[Records contained in a dataset]
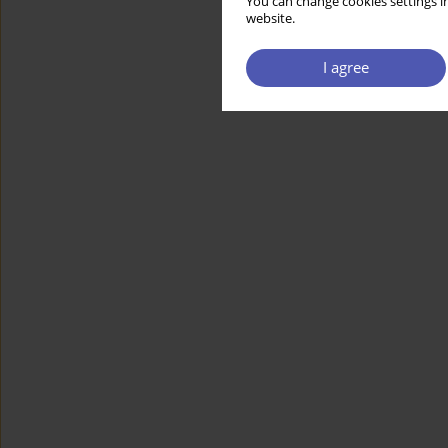
You can change cookies settings in
website.
I agree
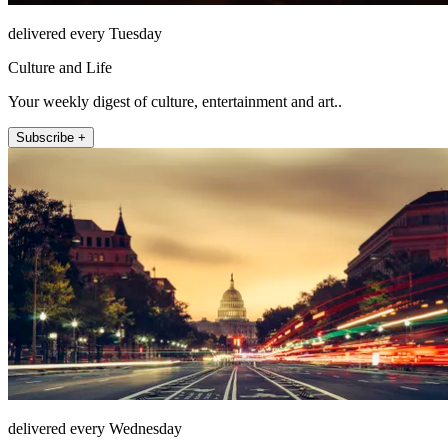
delivered every Tuesday
Culture and Life
Your weekly digest of culture, entertainment and art..
Subscribe +
delivered every Wednesday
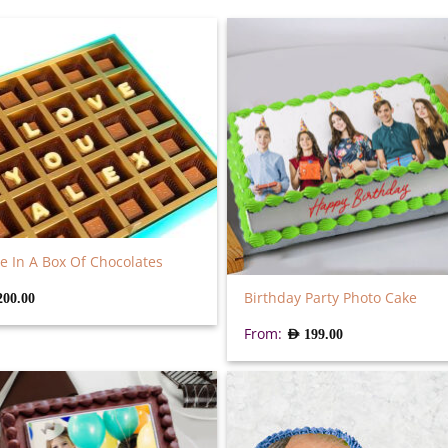
e In A Box Of Chocolates
Birthday Party Photo Cake
200.00
From:
AED
199.00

» **ASSIGNED TASK**
Each entry must be reproduced word for word, and any image among them left out.

» **TASK RESULT**
You can change cookies settings in
website.
I agree
delivered every Tuesday
Culture and Life
Your weekly digest of culture, entertainment and art..
Subscribe +
delivered every Wednesday
e In A Box Of Chocolates
Birthday Party Photo Cake
200.00
From:
AED
199.00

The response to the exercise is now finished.